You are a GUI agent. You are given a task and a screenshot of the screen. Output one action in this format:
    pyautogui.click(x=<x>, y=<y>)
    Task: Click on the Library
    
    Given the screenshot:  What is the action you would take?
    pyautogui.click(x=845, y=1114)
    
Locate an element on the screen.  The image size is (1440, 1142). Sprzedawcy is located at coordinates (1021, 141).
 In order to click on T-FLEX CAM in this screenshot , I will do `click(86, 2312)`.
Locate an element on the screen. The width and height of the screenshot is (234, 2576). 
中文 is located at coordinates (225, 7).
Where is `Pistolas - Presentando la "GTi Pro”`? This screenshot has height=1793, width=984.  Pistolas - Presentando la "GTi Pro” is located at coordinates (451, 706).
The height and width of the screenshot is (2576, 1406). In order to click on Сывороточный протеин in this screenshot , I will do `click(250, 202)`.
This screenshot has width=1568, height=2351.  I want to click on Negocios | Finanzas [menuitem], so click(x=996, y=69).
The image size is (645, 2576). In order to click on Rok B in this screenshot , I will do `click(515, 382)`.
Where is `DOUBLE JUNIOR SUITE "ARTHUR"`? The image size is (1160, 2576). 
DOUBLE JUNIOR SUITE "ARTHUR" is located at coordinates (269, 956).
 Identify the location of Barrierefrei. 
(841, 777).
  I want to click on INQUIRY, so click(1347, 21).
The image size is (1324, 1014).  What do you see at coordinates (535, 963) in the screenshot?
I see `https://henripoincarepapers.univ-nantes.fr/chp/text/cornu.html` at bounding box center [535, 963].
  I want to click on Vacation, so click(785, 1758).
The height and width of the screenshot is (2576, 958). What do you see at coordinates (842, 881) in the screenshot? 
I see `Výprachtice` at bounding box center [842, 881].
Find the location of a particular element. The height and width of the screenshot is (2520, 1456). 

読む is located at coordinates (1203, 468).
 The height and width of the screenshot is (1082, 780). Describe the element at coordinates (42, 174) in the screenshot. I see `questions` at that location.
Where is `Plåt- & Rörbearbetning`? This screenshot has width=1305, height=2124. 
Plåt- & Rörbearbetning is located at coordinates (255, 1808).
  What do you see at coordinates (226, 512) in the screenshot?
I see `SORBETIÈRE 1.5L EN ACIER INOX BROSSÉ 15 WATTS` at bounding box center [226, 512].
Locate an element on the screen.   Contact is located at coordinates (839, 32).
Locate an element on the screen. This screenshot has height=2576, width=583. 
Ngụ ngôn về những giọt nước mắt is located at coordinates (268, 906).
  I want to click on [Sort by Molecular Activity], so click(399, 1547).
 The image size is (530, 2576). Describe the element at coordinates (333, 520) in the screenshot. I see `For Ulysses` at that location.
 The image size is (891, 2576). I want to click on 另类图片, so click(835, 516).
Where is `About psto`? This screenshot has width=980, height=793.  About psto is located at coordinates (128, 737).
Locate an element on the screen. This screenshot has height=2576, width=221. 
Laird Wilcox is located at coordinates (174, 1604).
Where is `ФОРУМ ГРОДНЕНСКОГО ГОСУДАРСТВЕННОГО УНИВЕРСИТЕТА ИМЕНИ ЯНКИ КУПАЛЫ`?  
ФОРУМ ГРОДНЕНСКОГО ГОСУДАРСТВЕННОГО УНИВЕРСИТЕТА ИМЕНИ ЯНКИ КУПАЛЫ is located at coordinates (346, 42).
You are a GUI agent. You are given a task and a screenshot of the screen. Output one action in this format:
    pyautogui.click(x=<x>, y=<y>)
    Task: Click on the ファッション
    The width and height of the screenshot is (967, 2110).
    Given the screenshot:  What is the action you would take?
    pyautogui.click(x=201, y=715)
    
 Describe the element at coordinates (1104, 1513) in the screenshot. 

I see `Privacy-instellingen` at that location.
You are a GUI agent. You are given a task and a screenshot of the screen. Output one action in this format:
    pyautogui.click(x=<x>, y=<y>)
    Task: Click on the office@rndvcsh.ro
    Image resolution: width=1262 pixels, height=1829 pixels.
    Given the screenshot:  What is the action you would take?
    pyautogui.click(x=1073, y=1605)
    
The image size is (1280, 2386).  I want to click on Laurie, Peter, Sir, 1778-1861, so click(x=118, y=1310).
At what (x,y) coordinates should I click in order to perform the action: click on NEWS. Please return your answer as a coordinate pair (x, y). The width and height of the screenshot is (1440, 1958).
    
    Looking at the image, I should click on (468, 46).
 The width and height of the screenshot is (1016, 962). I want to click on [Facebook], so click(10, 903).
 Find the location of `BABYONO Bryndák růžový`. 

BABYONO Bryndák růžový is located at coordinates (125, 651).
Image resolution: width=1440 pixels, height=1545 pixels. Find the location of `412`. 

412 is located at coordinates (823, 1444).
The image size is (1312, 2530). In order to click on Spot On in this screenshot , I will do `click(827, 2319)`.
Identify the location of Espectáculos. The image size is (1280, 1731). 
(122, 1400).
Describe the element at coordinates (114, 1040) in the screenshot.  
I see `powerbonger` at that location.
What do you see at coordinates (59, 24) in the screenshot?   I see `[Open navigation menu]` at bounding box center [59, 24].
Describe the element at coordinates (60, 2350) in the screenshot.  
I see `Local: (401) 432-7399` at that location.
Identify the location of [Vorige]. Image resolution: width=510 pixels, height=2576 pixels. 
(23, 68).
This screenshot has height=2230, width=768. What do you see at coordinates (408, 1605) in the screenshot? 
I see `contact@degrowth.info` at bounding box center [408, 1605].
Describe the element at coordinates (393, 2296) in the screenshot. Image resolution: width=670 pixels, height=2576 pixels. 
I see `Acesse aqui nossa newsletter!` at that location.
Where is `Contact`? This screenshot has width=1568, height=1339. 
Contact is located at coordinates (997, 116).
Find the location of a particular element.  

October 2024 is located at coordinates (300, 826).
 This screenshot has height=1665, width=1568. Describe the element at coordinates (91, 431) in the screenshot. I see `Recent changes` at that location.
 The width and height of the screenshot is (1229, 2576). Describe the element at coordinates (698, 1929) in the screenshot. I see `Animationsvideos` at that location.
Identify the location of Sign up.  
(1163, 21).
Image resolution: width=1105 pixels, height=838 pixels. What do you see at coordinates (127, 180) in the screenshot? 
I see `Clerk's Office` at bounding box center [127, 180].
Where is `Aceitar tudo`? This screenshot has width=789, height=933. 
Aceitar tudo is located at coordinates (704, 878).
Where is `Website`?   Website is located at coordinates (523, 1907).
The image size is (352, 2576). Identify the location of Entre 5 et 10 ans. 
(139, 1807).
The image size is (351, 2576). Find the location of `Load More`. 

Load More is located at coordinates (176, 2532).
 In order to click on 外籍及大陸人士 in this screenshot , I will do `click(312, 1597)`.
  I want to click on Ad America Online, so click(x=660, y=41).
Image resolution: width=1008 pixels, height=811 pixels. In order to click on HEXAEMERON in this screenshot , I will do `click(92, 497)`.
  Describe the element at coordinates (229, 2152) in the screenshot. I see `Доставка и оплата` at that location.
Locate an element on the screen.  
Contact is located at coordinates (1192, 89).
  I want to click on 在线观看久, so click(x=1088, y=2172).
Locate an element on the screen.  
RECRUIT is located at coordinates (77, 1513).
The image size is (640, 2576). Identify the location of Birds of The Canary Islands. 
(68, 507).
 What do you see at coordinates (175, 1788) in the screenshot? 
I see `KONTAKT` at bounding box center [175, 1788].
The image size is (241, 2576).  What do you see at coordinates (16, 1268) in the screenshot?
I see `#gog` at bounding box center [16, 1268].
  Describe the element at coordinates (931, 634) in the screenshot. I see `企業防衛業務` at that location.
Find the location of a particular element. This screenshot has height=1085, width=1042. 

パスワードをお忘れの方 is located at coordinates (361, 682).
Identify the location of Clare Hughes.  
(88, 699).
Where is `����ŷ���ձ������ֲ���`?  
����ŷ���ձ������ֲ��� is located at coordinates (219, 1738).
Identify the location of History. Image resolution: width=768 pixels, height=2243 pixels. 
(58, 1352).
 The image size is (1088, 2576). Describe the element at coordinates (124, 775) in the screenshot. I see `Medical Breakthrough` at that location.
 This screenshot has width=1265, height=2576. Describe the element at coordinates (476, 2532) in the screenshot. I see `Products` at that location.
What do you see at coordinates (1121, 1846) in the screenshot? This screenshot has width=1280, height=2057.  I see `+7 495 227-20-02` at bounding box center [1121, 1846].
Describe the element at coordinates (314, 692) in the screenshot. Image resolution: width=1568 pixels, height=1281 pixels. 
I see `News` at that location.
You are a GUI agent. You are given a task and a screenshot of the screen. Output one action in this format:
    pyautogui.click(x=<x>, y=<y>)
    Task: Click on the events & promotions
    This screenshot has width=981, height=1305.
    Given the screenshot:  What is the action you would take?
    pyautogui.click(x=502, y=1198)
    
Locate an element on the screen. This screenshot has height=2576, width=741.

+++

_What you are asked to do_:
Transcribe the lines above between the line holding "Identify the location of History." and the line holding "What do you see at coordinates (1121, 1846)", inclusive, exactly as they stand and with nothing added.

_Task answer_:
Identify the location of History. Image resolution: width=768 pixels, height=2243 pixels. 
(58, 1352).
 The image size is (1088, 2576). Describe the element at coordinates (124, 775) in the screenshot. I see `Medical Breakthrough` at that location.
 This screenshot has width=1265, height=2576. Describe the element at coordinates (476, 2532) in the screenshot. I see `Products` at that location.
What do you see at coordinates (1121, 1846) in the screenshot? This screenshot has width=1280, height=2057.  I see `+7 495 227-20-02` at bounding box center [1121, 1846].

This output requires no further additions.